Harapan Hasril Siregar menjadi kenyataan. Terbukti jumlah peserta kegiatan ini membludak di luar target hingga 570 orang. “Kami terpaksa menolak peserta yang baru mendaftar di hari-hari terakhir. Tempatnya tidak cukup lagi,” kata Agus Susanto, Panitia PTKS 2017 yang juga peneliti senior di bidang perlindungan tanaman.
Pertemuan Teknis Kelapa Sawit Tahun 2017 diselenggarakan mulai 18 sampai 20 Juli 2017 di Solo, Jawa Tengah. Pembicara yang dihadirkan tidak hanya dari kalangan peneliti PPKS. Hadir pula pembicara yang berasal dari perusahaan perkebunan, praktisi, supporting industri, bahkan petani. Adapun petani yang menjadi pembicara dari Asosiasi Samade, petani swadaya, dan petani plasma.
Dalam presentasinya, Bungaran Saragih, Guru Besar Institut Pertanian Bogor, mengatakan permintaan minyak sawit dunia dapat bertambah 30 juta ton antara 2045-2050, dari pasokan dunia saat ini berjumlah sekitar 65 juta ton. Tingginya peningkatan produksi untuk memenuhi makan penduduk dunia yang terus bertambah.
Dilanjutkan Bungaran bahwa Indonesia dapat menjadi pemasok utama minyak sawit tanpa menggiatkan perluasan lahan sawit. Caranya mengintensifkan produktivitas sawit petani yang saat ini produktivitasnya rendah.
“Masa depan sawit berada di tangan petani. Itu sebabnya daya saing petani harus ditingkatkan,”kata Bungaran yang menjabat Menteri Pertanian di era Presiden Abdurachman Wahid dan Presiden Megawati Soekarnoputri dalam. Dari tahun 1980, luas perkebunan sawit rakyat baru 6.175 hektare (ha) lalu meningkat menjadi 4,76 juta ha atau 41 persen dari total luasan 11,67 juta ha pada 2016.
Bayu Krisnamurthi, Ketua Perhimpunan Ekonomi Petani Indonesia (Perhepi), mengatakan selisih produktivitas perkebunan sawit rakyat masih terlalu besar. Idealnya satu hektare dapat menghasilkan 25 ton TBS, dengan tingkat rendemen 25 persen. Dengan begitu, setiap satu hektare tanaman bisa menghasilkan 5-6 ton minyak sawit mentah (crude palm oil/CPO). “Saat ini, produktivitas petani baru 2,5 ton-3 ton per ha,” katanya Bayu.

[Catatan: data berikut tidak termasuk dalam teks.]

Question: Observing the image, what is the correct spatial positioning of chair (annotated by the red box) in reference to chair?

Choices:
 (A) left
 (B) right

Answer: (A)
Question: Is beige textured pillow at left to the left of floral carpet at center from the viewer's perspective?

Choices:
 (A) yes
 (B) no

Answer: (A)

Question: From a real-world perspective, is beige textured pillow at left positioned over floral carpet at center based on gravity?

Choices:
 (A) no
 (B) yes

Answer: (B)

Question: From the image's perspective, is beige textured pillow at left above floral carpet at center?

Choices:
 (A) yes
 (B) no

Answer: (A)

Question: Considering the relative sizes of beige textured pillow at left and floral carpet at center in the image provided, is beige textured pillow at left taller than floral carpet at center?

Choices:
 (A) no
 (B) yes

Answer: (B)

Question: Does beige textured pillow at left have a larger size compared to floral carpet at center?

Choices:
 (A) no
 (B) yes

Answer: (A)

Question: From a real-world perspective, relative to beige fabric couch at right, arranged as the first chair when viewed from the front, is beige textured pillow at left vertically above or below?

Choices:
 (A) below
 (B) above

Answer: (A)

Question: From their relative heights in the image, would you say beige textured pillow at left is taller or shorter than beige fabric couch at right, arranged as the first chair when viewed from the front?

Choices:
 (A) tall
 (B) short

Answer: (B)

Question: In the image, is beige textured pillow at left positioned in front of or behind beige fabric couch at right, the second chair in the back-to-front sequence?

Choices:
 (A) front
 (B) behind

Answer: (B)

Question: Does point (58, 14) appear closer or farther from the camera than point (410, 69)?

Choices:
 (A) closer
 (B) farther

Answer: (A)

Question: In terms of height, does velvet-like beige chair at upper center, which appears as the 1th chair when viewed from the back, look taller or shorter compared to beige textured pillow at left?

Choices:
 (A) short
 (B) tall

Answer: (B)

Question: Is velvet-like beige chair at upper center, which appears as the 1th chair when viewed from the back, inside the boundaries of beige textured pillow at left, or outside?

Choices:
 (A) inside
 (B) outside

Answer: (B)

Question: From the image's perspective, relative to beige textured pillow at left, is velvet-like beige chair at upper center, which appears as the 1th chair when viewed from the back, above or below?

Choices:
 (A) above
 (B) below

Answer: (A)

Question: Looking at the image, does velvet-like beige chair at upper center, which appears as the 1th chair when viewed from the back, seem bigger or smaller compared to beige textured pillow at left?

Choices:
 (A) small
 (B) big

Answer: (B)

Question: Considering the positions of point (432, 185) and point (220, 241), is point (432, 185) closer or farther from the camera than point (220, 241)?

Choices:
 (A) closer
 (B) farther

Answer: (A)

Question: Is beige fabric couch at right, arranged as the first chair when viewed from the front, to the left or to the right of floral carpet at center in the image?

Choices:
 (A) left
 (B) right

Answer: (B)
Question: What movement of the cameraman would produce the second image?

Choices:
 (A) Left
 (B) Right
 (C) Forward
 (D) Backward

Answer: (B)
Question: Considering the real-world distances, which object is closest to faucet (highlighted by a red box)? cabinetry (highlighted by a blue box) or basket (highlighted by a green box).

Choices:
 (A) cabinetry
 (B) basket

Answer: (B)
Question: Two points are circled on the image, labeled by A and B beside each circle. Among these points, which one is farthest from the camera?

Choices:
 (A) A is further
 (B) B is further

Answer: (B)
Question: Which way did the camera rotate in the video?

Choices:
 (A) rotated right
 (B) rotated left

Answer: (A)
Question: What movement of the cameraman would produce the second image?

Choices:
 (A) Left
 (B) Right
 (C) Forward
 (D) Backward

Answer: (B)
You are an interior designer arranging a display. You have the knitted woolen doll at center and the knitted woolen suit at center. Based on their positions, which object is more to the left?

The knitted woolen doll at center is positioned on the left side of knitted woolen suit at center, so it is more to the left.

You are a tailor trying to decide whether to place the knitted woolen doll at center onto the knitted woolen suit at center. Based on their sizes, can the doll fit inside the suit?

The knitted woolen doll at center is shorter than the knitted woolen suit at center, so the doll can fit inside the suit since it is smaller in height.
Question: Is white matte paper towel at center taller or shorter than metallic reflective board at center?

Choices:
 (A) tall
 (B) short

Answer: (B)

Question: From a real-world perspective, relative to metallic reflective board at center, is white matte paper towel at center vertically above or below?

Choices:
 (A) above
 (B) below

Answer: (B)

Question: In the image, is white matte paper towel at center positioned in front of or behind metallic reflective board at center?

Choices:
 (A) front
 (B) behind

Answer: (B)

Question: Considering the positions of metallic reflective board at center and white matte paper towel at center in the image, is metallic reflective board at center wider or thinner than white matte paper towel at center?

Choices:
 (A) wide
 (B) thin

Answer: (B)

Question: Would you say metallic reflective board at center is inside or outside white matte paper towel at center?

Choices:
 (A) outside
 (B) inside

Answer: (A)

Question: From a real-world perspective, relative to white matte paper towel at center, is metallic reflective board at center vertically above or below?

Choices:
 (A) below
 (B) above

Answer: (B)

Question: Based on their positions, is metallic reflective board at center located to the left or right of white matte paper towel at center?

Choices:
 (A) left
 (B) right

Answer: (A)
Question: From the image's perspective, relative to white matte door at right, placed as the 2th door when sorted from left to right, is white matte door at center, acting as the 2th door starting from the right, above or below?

Hasril menjelaskan bahwa kelapa sawit telah menjadi komoditi andalan dan strategis Indonesia. Tetapi masih menghadapi kendala persoalan teknis dan klasik seperti penggunaan bibit illegitim, peremajaan, pemupukan, efektivitas panen, serta permasalahan hama dan penyakit yang masih belum terselesaikan secara efektif.